Ever had a vacation ruined because you couldn’t get away? Jesus described the people coming to him as “sheep without a shepherd.” This isn’t the only time it’s used in the gospels. This is what Jesus found when he came to earth: sheep without a shepherd.
Some of the sheep were wandering in the direction of self-righteousness. For them, faith and religion had become a “do-it-yourself” project. We may know better than that, we think. We understand that “salvation” isn’t a do-it-yourself project. Jesus would have you know that the spiritual life isn’t one, either. Too many self-help books from the Christian bookstore, too many TV preachers preaching moral living, may give us the idea that after the cross, and after conversion, it is more or less up to us to get our acts together and do the right thing. That’s all sheep, no Shepherd. That’s not how it works. We always need the Shepherd with us, sometimes to direct us, but more often to carry us on his shoulders.

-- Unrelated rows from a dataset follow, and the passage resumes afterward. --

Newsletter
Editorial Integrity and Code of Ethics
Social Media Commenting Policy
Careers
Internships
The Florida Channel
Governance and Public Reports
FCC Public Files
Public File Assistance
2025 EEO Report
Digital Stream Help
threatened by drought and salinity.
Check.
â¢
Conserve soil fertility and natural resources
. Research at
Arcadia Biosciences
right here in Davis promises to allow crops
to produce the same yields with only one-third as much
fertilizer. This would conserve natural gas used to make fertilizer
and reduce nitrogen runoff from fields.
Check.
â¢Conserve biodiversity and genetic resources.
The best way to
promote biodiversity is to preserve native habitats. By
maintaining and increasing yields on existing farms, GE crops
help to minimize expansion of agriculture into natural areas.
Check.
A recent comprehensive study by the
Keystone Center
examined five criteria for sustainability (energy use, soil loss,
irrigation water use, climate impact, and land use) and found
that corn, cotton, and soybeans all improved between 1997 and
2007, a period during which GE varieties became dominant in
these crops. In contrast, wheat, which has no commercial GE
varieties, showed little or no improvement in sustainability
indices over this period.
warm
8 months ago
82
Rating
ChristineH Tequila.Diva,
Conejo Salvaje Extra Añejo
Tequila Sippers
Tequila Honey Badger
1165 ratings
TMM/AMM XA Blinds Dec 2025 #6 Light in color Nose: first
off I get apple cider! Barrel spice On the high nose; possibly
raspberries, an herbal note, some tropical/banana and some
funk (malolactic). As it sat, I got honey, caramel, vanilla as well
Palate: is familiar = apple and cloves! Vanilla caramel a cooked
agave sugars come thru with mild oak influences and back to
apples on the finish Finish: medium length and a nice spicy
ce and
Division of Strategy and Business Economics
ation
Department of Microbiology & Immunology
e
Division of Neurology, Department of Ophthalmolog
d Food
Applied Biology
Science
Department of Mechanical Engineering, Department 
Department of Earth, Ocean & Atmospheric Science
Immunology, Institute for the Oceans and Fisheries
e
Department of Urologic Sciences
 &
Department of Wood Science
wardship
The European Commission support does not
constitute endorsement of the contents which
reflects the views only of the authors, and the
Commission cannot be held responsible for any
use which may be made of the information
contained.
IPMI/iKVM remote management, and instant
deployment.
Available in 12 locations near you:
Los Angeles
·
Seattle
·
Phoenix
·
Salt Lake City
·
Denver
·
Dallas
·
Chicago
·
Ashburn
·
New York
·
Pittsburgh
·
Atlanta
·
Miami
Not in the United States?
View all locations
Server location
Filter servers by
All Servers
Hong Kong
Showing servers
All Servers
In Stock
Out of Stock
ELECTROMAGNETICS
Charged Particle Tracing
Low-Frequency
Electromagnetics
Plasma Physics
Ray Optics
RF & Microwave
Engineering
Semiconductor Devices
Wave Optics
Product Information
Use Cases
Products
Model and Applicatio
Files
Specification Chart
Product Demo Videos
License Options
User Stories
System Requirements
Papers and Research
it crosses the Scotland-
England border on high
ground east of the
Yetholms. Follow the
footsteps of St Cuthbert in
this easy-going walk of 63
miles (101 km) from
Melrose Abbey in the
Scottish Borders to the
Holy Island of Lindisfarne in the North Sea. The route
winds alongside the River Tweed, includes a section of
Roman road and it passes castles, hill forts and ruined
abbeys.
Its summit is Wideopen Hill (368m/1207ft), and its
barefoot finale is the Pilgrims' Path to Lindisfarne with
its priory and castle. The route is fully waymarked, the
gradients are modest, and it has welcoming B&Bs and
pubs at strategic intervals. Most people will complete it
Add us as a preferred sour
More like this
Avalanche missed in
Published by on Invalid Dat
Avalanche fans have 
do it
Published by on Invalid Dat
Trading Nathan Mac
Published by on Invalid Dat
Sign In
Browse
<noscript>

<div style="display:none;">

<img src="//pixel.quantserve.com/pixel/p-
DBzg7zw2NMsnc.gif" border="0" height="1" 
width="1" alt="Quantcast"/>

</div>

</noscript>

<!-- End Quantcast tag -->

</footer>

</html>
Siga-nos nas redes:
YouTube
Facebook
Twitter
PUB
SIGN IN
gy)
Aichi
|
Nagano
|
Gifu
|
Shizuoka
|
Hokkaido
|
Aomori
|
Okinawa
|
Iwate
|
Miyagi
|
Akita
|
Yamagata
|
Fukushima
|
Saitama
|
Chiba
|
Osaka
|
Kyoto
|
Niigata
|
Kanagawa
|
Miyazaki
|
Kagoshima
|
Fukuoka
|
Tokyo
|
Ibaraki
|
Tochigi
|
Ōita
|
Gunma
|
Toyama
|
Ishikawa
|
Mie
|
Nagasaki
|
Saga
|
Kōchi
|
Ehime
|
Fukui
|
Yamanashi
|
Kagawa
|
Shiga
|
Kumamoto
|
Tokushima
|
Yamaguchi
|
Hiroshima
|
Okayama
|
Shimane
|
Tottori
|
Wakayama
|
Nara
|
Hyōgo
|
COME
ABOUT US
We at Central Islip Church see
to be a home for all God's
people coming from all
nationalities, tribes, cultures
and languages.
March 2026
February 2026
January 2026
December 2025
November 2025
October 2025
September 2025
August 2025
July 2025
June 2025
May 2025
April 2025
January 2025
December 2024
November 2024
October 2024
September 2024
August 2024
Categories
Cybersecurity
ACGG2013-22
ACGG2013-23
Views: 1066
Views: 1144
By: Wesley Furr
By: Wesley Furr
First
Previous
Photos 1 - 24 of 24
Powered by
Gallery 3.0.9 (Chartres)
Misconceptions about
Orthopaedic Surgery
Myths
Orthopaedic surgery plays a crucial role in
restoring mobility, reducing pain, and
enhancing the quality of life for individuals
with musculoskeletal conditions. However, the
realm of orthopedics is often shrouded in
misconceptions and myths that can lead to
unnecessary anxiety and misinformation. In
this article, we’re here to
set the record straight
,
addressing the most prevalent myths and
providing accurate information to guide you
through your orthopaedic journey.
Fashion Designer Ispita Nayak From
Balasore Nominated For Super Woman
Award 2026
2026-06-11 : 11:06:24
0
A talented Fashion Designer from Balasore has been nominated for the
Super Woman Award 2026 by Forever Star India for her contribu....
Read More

Other sheep had given up on faith and religion (or never tried it at all). We hear of Jesus being a friend to prostitutes, and tax collectors, and sinners. That doesn’t mean he approved of their life choices. He was there to change them. He was there to change their minds about sin, and then introduce them to this powerful thing called grace. We are surrounded by people like that today. “I’m not interested in church.” “I’m not religious, but spiritual.” “I’m not a fan of organized religion.” They have no Shepherd. They have no idea of the problem with the direction they are going.
In general, Jesus came to people who didn’t get it. There was so much they didn’t know. So what did he do? Mock them in Facebook and Twitter posts? Call into talk radio shows and gripe about them there? Write them off and leave them alone?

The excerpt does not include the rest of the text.